When Paul wrote to the Ephesian church, his heart swelled with sentiments and prayers for the congregation with whom he had spent the longest time on his many missionary journeys. It is clear through the tears recorded in Acts 20 that the parting of Paul and the elders of the Ephesian church was a painful yet purposed parting. When John wrote letters from the island of Patmos, he likely had specific faces and families, conversations and converts, relationships and real-life memories in mind.
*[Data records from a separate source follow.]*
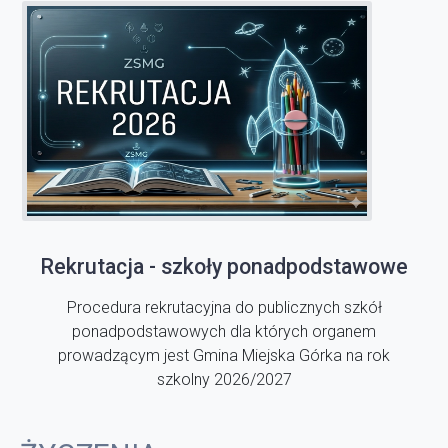
Rekrutacja - szkoły ponadpodstawowe
Procedura rekrutacyjna do publicznych szkół
ponadpodstawowych dla których organem
prowadzącym jest Gmina Miejska Górka na rok
szkolny 2026/2027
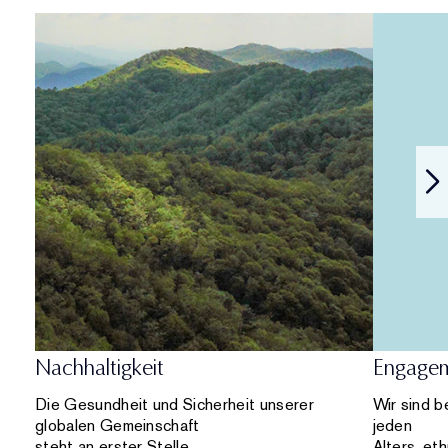
Nachhaltigkeit
Engage
Die Gesundheit und Sicherheit unserer
Wir sind b
globalen Gemeinschaft
jeden
steht an erster Stelle.
Alters, et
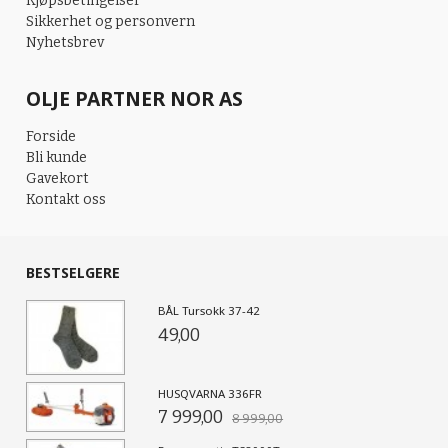
Kjøpsbetingelser
Sikkerhet og personvern
Nyhetsbrev
OLJE PARTNER NOR AS
Forside
Bli kunde
Gavekort
Kontakt oss
BESTSELGERE
BÅL Tursokk 37-42
49,00
HUSQVARNA 336FR
7 999,00
8 999,00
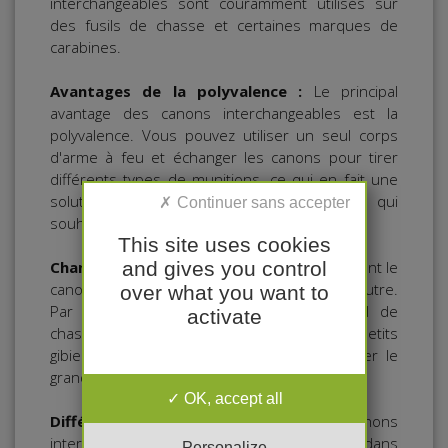
interchangeables sont couramment utilisés sur
des fusils de chasse et certaines marques de
carabines.
Avantages de la polyvalence :
Le principal
avantage des canons interchangeables est la
polyvalence. Vous pouvez utiliser un seul corps
d'arme à feu et échanger les canons pour tirer
différents types de munitions, ce qui en fait une
solution économique pour les chasseurs qui
souhaitent chasser une variété de gibiers.
This site uses cookies
and gives you control
Changer de calibre
: En changeant simplement le
canon, vous pouvez passer d'un calibre à l'autre.
over what you want to
Par exemple, vous pourriez avoir un fusil de
activate
chasse en calibre 12 pour chasser les petits
gibiers et un autre canon rayé pour chasser le
grand gibier.
OK, accept all
Différents types de canons :
Les canons
interchangeables peuvent être disponibles dans
Personalize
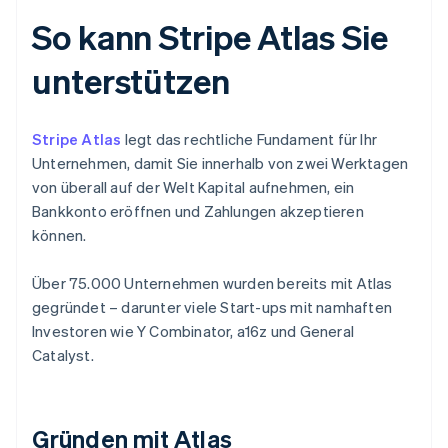
So kann Stripe Atlas Sie
unterstützen
Stripe Atlas
legt das rechtliche Fundament für Ihr
Unternehmen, damit Sie innerhalb von zwei Werktagen
von überall auf der Welt Kapital aufnehmen, ein
Bankkonto eröffnen und Zahlungen akzeptieren
können.
Über 75.000 Unternehmen wurden bereits mit Atlas
gegründet – darunter viele Start-ups mit namhaften
Investoren wie Y Combinator, a16z und General
Catalyst.
Gründen mit Atlas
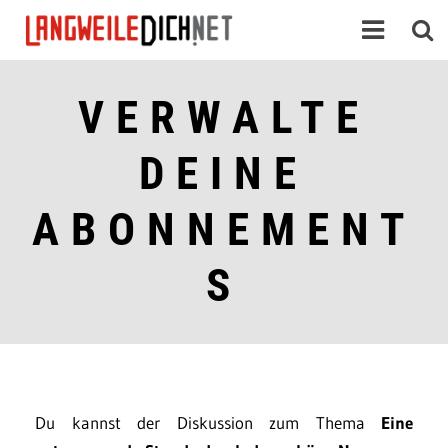
VERWALTE
DEINE
ABONNEMENT
S
Du kannst der Diskussion zum Thema
Eine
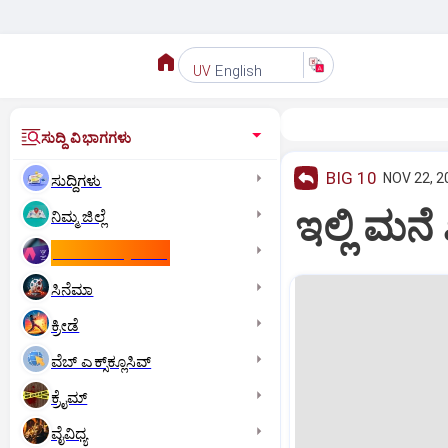
English
UV
ಸುದ್ದಿ ವಿಭಾಗಗಳು
BIG 10
NOV 22, 2
ಸುದ್ದಿಗಳು
ಇಲ್ಲಿ ಮನೆ
ನಿಮ್ಮ ಜಿಲ್ಲೆ
ಕಾಮನ್‌ ವೆಲ್ತ್‌ ಗೇಮ್ಸ್‌
ಸಿನೆಮಾ
ಕ್ರೀಡೆ
ವೆಬ್ ಎಕ್ಸ್‌ಕ್ಲೂಸಿವ್
ಕ್ರೈಮ್
ವೈವಿಧ್ಯ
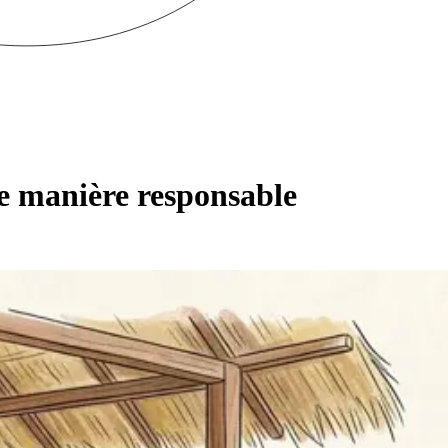
de manière responsable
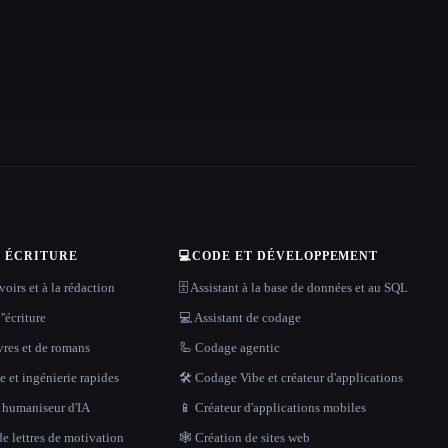
T ÉCRITURE
💻
CODE ET DÉVELOPPEMENT
oirs et à la rédaction
🗄️ Assistant à la base de données et au SQL
''écriture
💻 Assistant de codage
vres et de romans
🦾 Codage agentic
 et ingénierie rapides
🛠️ Codage Vibe et créateur d'applications
t humaniseur d'IA
📱 Créateur d'applications mobiles
e lettres de motivation
🕸 Création de sites web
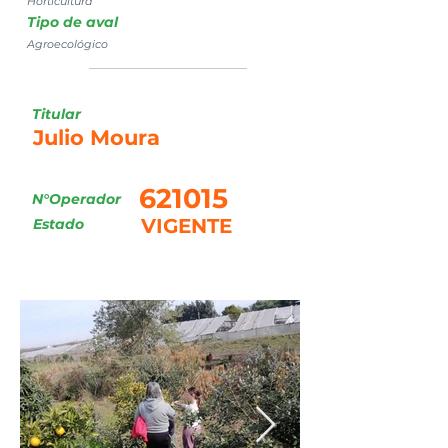
Horticultura
Tipo de aval
Agroecológico
Titular
Julio Moura
621015
N°Operador
VIGENTE
Estado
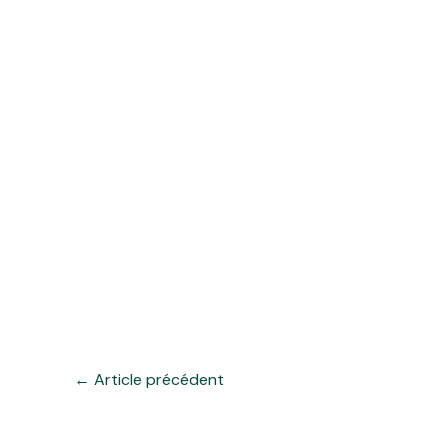
←
Article précédent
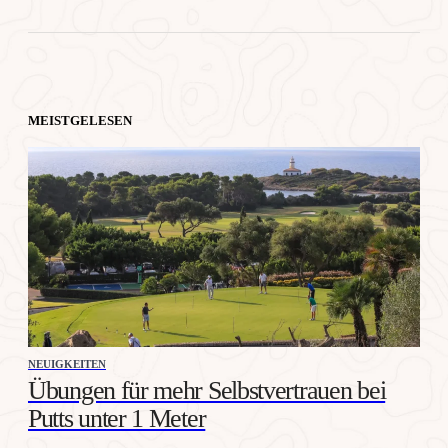
MEISTGELESEN
NEUIGKEITEN
Übungen für mehr Selbstvertrauen bei
Putts unter 1 Meter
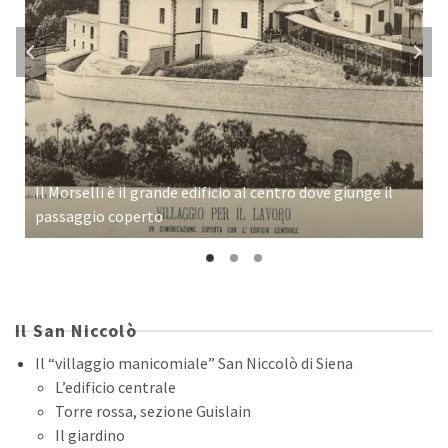
Il Morselli è il grande edificio al centro dove giunge il
passaggio coperto
Il San Niccolò
Il “villaggio manicomiale” San Niccolò di Siena
L’edificio centrale
Torre rossa, sezione Guislain
Il giardino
Kingdom living is an invitation to love people deeply and hold them loosely. My military friends have taught me so much about kingdom living because, more than most civilians, they understand concepts that are necessary to living as elect exiles on this earth. Like the Roman centurion who approached Jesus about the healing of his beloved servant, military families understand what it means to live life under a greater authority (Matthew 8:5-13). When the powers that be say move, they move, whether it feels natural or not. Due to their constantly receiving new orders, those in the military learn to love deeply, growing deep roots, even when they know they will be repotted. I am fighting to learn from them, but my heart shrinks back from relationships when I know that deep love can and often will lead to what feels like great loss.

This summer we have sent out multiple sets of friends who are far more than friends. These are the kind of people who can read your soul with one quick glance. Having done so much life and ministry together, we finish each other’s stories and sentences. There is no need to back-fill stories since we have spent decades in the trenches of life and ministry together. Goodbyes like these tempt me to harden my heart, but they also remind me that a Good God prepares and empowers us for this kind of kingdom living.

The Pierced Hand that Parts Our Ways

The hopeful hellos and the gripping goodbyes we experience as believers on this side of the New Heavens and the New Earth are not haphazard. Behind the coming and going and the pairing and parting is our Triune God. God, the Father, providentially postures and positions his people for his glory and our good (Romans 8:28-32). Jesus, the Son, parts us with pierced hands and a burning heart, knowing full well the weight of human goodbyes. He who knew the joy and awkwardness of introductions (read the calling of the disciples) also knew the tearful, tearing pain of parting (read the parting words of Jesus to his cronies in the Upper Room). The Jesus who bids us part ways with people and places we have grown to love knew the searing pain of leaving his mother in the care of his best friend from the Cross (John 19:26-27). God, the Holy Spirit, translates our unintelligible sighs at parting into prayers of purpose (Romans 8:26-27). He reminds us of what is true and buttresses our faith for the future with recollections of God’s past faithfulness.

While the world frowns upon the ordering of authority, we know that God’s thoughtful and perfect ordering of His people is a gift and a mark of ownership. In a letter to a friend, Amy Carmichael wrote, “It gives a peculiar sort of confidence that even we – we who are nothings – are being ‘ordered’ in our goings. It is very good to be ‘ordered’ by our beloved Lord.”

The Ultimate Reunion

Kingdom goodbyes lift our eyes from our temporal habitats to our ultimate home. Like a river whose streams unite and split, unite and split, unite and split until they reach their final destination, kingdom relationships move with purpose to a clear and everlasting end. From this perspective, the goodbyes we say to those whom we love and with whom we have worked as gospel partners are necessary steps toward a deeply desired end. Our goodbyes enable God’s glory to spread further and deeper to new people and places. Though the spaces between the streams may have spread, the ultimate destination is the same.

And what a destination it is! We get to work towards and wait upon the day we will dine at the marriage supper of the Lamb together. And, oh, the stories we will share and the remarkable faithfulness we will remember from our different stations and seasons. Until that day, let us continue to love deeply and hold loosely as those lovingly ordered by our agape authority!